Catherine décontenancée, n'osant y toucher, regardait sans comprendre le grand corps étendu à ses pieds. Comment ce chevalier avait-il pu trouver la mort alors qu'aucun indice de lutte ne se voyait et qu'il n'y avait pas trace, non plus, du passage d'un cheval ? L'armure couvrait si bien le gisant que ses mains saignantes seules se voyaient.
Elles attirèrent le regard de la jeune fille. C'était de très belles mains, à la fois longues et fortes, dont la peau brune semblait fine. Ce qui frappa Catherine, c'est que le sang coulait encore. Pensant que l'homme n'était peut-être pas mort, Catherine s'accroupit auprès de lui, voulut le retourner, mais il était bien trop lourd pour elle.

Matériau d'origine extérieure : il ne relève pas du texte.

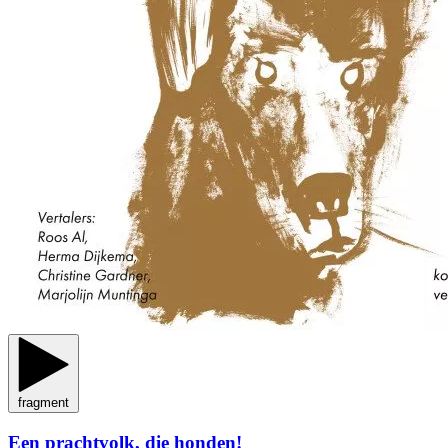
fragment
Een prachtvolk, die honden!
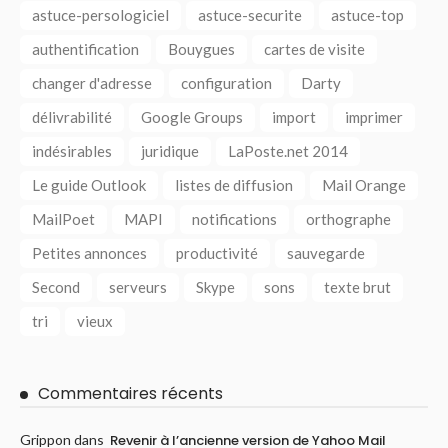
astuce-persologiciel
astuce-securite
astuce-top
authentification
Bouygues
cartes de visite
changer d'adresse
configuration
Darty
délivrabilité
Google Groups
import
imprimer
indésirables
juridique
LaPoste.net 2014
Le guide Outlook
listes de diffusion
Mail Orange
MailPoet
MAPI
notifications
orthographe
Petites annonces
productivité
sauvegarde
Second
serveurs
Skype
sons
texte brut
tri
vieux
Commentaires récents
Grippon
dans
Revenir à l’ancienne version de Yahoo Mail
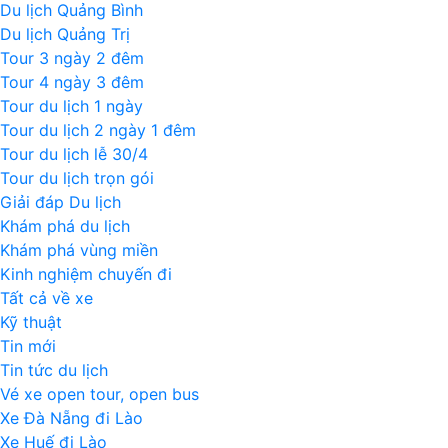
Du lịch Quảng Bình
Du lịch Quảng Trị
Tour 3 ngày 2 đêm
Tour 4 ngày 3 đêm
Tour du lịch 1 ngày
Tour du lịch 2 ngày 1 đêm
Tour du lịch lễ 30/4
Tour du lịch trọn gói
Giải đáp Du lịch
Khám phá du lịch
Khám phá vùng miền
Kinh nghiệm chuyến đi
Tất cả về xe
Kỹ thuật
Tin mới
Tin tức du lịch
Vé xe open tour, open bus
Xe Đà Nẵng đi Lào
Xe Huế đi Lào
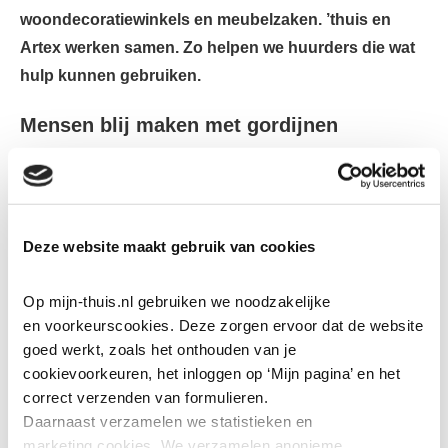
woondecoratiewinkels en meubelzaken. ’thuis en
Artex werken samen. Zo helpen we huurders die wat
hulp kunnen gebruiken.
Mensen blij maken met gordijnen
Soms komen gordijnen terug bij Artex. Dit kan
verschillende oorzaken hebben. De gordijnen zijn vaak
nog prima te gebruiken. Artex verkoopt deze aan
Deze website maakt gebruik van cookies
bijvoorbeeld personeel of zoals in dit geval schenken we
ze aan een goed doel. Marianne Lankester van Artex
Op mijn-thuis.nl gebruiken we noodzakelijke 
vertelt: “We staan altijd open voor goede ideeën en
en voorkeurscookies. Deze zorgen ervoor dat de website 
zochten al een tijdje naar een geschikte bestemming. We
goed werkt, zoals het onthouden van je 
zien dat er ook in Nederland mensen zijn die niet veel
cookievoorkeuren, het inloggen op ‘Mijn pagina’ en het 
geld hebben. Niet iedereen kan (nieuwe) gordijnen
correct verzenden van formulieren.
Daarnaast verzamelen we statistieken en 
kopen. Met deze gordijnen wilden we mensen blij maken.
marketing
cookies. We verzamelen anonieme 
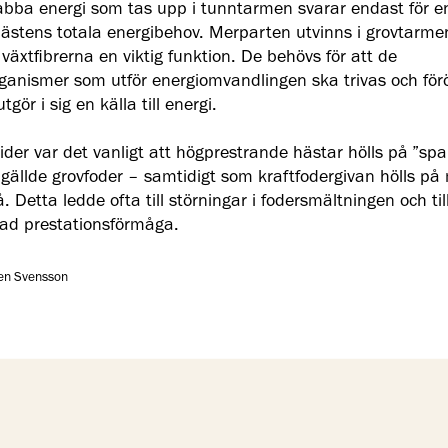
bba energi som tas upp i tunntarmen svarar endast för en
hästens totala energibehov. Merparten utvinns i grovtarme
växtfibrerna en viktig funktion. De behövs för att de
ganismer som utför energiomvandlingen ska trivas och för
tgör i sig en källa till energi.
tider var det vanligt att högprestrande hästar hölls på ”sp
 gällde grovfoder – samtidigt som kraftfodergivan hölls på
. Detta ledde ofta till störningar i fodersmältningen och til
ad prestationsförmåga.
ten Svensson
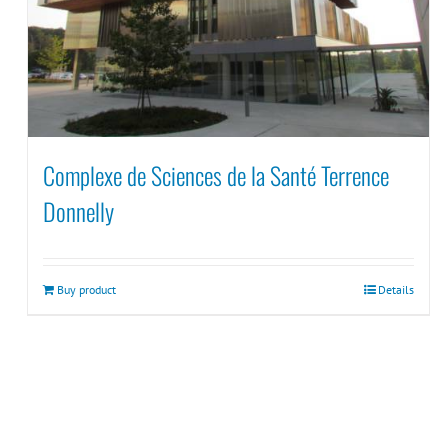
Complexe de Sciences de la Santé Terrence
Donnelly
Buy product
Details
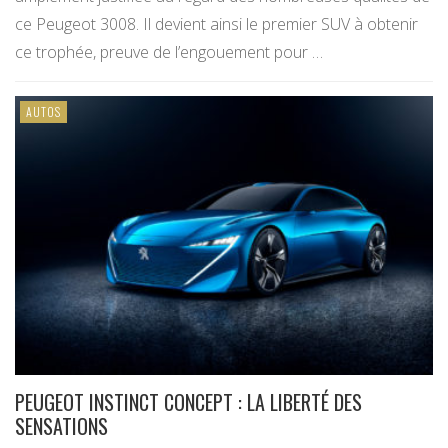
ce Peugeot 3008. Il devient ainsi le premier SUV à obtenir
ce trophée, preuve de l’engouement pour …
AUTOS
PEUGEOT INSTINCT CONCEPT : LA LIBERTÉ DES
SENSATIONS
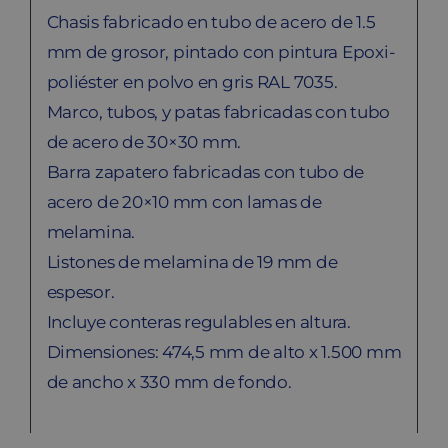
Chasis fabricado en tubo de acero de 1.5
mm de grosor, pintado con pintura Epoxi-
poliéster en polvo en gris RAL 7035.
Marco, tubos, y patas fabricadas con tubo
de acero de 30×30 mm.
Barra zapatero fabricadas con tubo de
acero de 20×10 mm con lamas de
melamina.
Listones de melamina de 19 mm de
espesor.
Incluye conteras regulables en altura.
Dimensiones: 474,5 mm de alto x 1.500 mm
de ancho x 330 mm de fondo.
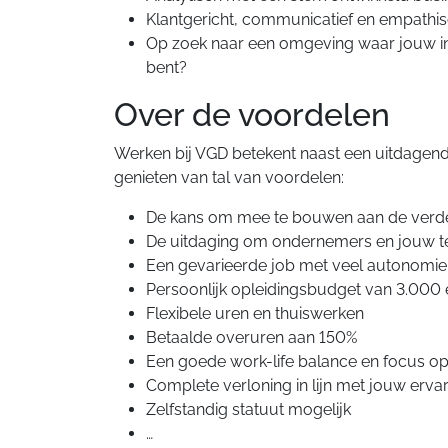
Klantgericht, communicatief en empathi
Op zoek naar een omgeving waar jouw i
bent?
Over de voordelen
Werken bij VGD betekent naast een uitdagend
genieten van tal van voordelen:
De kans om mee te bouwen aan de verde
De uitdaging om ondernemers en jouw te
Een gevarieerde job met veel autonomie
Persoonlijk opleidingsbudget van 3.000 
Flexibele uren en thuiswerken
Betaalde overuren aan 150%
Een goede work-life balance en focus op 
Complete verloning in lijn met jouw erva
Zelfstandig statuut mogelijk
…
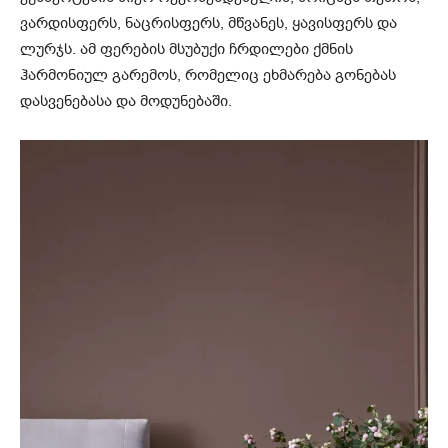
ვარდისფერს, ნაცრისფერს, მწვანეს, ყავისფერს და
ლურჯს. ამ ფერების მსუბუქი ჩრდილები ქმნის
ჰარმონიულ გარემოს, რომელიც ეხმარება გონებას
დასვენებასა და მოდუნებაში.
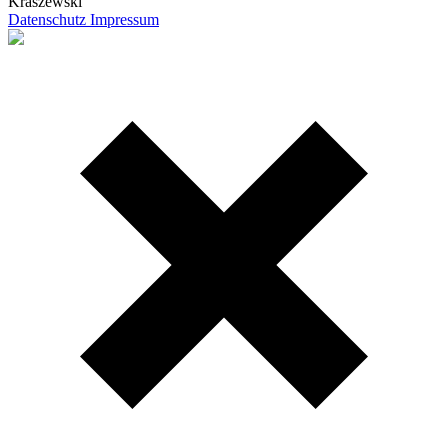
Kraszewski
Datenschutz
Impressum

Se souvenant de ceux qui l'accompagnaient, la jeune fille voulut appeler, mais Mathieu, las de s'époumoner, était descendu de sa mule et venait aux nouvelles.
— Par Notre-Dame-la-Noire, qu'est-ce que cela ? s'écria-t-il ébahi devant le spectacle qui s'offrait à sa vue.
— Un chevalier, vous le voyez. Aidez-moi à le retourner, je crois qu'il n'est pas mort...
Comme pour lui donner raison, l'homme en armure poussa un faible gémissement. Elle jeta un cri.
— Il vit ! Holà Pierre ! Petitjean et Amiel, venez ici !...
Les trois valets accoururent. A eux trois, ils eurent tôt fait d'enlever le chevalier blessé malgré sa taille et le poids considérable qu'il pesait avec sa carapace de fer. Un instant plus tard, l'homme était étendu sur le bord de la route, dans l'herbe douce et, tandis que Pierre allait quérir dans les bagages la boîte à onguents de Catherine, Amiel battait le briquet pour allumer une torche car maintenant la nuit était presque close et l'on n'y voyait à peu près rien.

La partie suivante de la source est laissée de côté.